> EXERCISE DESCRIPTION
Of the material below, the lines to be retyped are those from the line containing "paragraphe 1, point" through the line containing "Si vous souhaitez", inclusive; reproduce them exactly.

> DATASET RECORDS
=== Begin Enclosure ===

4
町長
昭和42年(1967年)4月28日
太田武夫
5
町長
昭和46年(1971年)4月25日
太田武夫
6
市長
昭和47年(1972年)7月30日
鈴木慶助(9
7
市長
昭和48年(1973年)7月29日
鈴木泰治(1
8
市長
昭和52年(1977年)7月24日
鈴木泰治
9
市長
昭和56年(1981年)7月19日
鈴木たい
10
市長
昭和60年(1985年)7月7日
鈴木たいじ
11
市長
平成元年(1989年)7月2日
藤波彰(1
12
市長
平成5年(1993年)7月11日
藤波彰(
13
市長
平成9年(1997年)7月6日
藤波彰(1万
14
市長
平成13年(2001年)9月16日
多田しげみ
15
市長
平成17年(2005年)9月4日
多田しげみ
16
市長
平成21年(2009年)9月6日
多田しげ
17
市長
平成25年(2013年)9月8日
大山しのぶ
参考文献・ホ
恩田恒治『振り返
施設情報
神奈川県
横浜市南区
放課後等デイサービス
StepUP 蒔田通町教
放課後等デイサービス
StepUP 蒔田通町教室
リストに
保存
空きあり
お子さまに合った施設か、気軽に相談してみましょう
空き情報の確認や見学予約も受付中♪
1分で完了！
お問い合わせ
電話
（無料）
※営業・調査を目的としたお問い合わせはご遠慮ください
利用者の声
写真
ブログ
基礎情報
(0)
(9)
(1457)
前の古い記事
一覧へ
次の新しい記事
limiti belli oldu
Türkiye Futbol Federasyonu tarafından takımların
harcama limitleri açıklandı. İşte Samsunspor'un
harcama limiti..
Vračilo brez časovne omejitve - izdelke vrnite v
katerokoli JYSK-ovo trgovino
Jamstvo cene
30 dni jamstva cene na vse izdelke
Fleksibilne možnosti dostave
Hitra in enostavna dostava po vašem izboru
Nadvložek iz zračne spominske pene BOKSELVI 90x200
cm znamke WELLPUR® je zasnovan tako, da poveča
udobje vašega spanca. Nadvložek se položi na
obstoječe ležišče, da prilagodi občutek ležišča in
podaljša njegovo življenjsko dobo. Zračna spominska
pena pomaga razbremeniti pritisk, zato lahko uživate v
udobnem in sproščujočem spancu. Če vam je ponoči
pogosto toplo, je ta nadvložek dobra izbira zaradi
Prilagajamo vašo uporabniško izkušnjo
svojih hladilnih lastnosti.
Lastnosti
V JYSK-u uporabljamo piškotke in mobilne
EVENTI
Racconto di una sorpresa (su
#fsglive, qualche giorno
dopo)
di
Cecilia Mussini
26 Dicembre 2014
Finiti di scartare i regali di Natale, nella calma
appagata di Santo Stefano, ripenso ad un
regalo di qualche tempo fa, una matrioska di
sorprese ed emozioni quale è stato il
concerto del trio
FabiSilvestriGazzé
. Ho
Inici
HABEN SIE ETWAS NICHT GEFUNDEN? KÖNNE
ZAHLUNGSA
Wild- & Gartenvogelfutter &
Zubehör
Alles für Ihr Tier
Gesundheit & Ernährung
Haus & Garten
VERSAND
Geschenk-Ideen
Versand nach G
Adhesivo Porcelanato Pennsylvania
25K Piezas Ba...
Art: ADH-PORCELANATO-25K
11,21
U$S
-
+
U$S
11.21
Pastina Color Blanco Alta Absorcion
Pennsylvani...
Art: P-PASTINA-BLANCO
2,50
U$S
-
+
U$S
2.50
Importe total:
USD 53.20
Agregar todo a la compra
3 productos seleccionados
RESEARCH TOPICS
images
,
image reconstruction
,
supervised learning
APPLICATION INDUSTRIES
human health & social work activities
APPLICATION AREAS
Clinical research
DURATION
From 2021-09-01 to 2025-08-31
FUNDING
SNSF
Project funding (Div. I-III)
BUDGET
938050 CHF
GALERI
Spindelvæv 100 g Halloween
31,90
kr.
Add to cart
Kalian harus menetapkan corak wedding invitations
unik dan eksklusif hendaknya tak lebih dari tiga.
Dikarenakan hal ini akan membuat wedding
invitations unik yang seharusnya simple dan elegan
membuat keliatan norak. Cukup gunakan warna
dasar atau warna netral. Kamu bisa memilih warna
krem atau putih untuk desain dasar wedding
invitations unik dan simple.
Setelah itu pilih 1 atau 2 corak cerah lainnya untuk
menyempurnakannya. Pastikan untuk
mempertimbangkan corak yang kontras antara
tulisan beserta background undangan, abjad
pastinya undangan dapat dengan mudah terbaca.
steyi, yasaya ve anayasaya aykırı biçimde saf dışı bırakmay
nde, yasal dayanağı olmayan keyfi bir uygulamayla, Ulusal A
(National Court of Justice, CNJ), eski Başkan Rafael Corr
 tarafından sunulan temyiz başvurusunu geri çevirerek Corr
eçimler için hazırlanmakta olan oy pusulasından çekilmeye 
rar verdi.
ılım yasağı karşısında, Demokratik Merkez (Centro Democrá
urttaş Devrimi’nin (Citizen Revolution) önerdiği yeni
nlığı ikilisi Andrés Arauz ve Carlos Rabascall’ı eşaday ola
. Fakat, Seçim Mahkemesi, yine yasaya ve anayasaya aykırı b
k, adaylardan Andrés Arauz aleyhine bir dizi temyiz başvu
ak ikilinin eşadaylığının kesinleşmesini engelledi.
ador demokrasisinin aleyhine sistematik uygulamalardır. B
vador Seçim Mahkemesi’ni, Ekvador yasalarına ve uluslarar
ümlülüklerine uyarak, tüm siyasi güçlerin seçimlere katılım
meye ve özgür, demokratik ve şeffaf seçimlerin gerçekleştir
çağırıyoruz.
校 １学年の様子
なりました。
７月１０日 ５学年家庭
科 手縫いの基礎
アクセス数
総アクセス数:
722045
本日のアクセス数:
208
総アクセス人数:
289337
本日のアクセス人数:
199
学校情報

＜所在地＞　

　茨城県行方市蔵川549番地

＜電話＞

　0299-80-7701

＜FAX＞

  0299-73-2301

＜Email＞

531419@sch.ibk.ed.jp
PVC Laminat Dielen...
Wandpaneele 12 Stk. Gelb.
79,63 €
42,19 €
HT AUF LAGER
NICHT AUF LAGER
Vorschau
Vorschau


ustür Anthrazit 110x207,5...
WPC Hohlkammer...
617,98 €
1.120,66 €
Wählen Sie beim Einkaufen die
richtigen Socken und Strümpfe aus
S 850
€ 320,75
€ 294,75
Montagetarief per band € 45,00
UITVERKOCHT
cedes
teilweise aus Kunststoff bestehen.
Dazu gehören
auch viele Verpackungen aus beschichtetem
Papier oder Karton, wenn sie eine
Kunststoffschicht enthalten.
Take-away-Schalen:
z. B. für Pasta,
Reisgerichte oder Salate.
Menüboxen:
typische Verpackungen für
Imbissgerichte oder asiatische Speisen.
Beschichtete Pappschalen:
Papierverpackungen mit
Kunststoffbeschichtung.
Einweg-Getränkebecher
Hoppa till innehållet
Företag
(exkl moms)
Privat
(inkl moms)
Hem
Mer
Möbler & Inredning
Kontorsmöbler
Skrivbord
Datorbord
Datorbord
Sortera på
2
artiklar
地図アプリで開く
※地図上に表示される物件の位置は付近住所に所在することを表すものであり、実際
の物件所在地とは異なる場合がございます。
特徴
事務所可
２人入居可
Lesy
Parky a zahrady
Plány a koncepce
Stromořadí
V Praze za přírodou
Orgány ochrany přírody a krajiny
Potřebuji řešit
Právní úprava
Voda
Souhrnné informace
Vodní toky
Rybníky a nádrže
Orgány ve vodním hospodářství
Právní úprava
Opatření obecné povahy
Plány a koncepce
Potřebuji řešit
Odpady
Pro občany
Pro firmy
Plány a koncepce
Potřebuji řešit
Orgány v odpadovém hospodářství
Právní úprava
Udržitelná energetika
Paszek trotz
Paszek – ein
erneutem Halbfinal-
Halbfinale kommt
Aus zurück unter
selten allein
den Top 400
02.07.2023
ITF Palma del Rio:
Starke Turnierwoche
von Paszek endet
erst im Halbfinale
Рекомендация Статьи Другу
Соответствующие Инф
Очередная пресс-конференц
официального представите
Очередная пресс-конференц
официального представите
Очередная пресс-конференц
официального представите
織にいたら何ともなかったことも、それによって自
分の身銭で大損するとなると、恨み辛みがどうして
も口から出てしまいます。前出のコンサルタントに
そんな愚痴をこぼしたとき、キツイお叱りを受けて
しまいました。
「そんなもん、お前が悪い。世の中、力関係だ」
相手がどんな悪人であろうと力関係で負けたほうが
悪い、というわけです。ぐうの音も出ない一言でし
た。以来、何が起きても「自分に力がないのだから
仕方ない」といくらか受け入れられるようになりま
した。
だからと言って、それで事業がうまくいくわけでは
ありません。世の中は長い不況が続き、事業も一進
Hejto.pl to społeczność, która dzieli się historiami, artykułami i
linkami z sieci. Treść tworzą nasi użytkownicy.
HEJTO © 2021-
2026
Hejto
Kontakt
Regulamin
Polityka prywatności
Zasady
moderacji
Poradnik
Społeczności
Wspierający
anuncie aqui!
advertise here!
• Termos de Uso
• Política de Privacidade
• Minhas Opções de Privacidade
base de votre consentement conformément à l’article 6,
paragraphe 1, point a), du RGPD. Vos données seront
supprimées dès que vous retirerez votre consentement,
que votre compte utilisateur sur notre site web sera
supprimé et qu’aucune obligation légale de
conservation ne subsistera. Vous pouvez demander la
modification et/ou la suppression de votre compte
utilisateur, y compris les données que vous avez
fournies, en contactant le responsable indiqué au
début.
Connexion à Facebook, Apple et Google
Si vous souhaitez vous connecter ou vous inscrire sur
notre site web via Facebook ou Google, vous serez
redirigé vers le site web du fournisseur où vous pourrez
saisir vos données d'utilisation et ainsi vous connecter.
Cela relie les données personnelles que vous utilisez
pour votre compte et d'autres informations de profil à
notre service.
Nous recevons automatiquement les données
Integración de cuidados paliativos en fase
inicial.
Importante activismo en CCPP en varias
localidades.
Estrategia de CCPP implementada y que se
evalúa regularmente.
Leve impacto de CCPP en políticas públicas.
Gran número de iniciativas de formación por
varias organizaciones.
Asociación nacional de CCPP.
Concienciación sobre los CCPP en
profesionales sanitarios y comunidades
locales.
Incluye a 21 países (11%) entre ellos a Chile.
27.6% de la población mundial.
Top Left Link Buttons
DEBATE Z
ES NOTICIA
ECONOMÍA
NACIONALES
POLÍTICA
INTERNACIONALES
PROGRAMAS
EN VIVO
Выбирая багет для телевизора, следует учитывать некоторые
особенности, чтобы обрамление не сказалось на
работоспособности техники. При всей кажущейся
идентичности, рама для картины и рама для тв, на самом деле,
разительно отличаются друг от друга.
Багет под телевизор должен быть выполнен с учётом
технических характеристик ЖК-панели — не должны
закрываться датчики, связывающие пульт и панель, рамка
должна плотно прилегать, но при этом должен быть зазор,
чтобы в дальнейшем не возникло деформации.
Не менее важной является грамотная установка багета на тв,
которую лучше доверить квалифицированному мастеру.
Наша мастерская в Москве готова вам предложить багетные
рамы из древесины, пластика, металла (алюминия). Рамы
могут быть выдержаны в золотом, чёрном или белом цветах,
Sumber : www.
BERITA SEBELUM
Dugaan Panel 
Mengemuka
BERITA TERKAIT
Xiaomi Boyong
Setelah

=== End Enclosure ===

> ANSWER FOR THE TASK
paragraphe 1, point a), du RGPD. Vos données seront
supprimées dès que vous retirerez votre consentement,
que votre compte utilisateur sur notre site web sera
supprimé et qu’aucune obligation légale de
conservation ne subsistera. Vous pouvez demander la
modification et/ou la suppression de votre compte
utilisateur, y compris les données que vous avez
fournies, en contactant le responsable indiqué au
début.
Connexion à Facebook, Apple et Google
Si vous souhaitez vous connecter ou vous inscrire sur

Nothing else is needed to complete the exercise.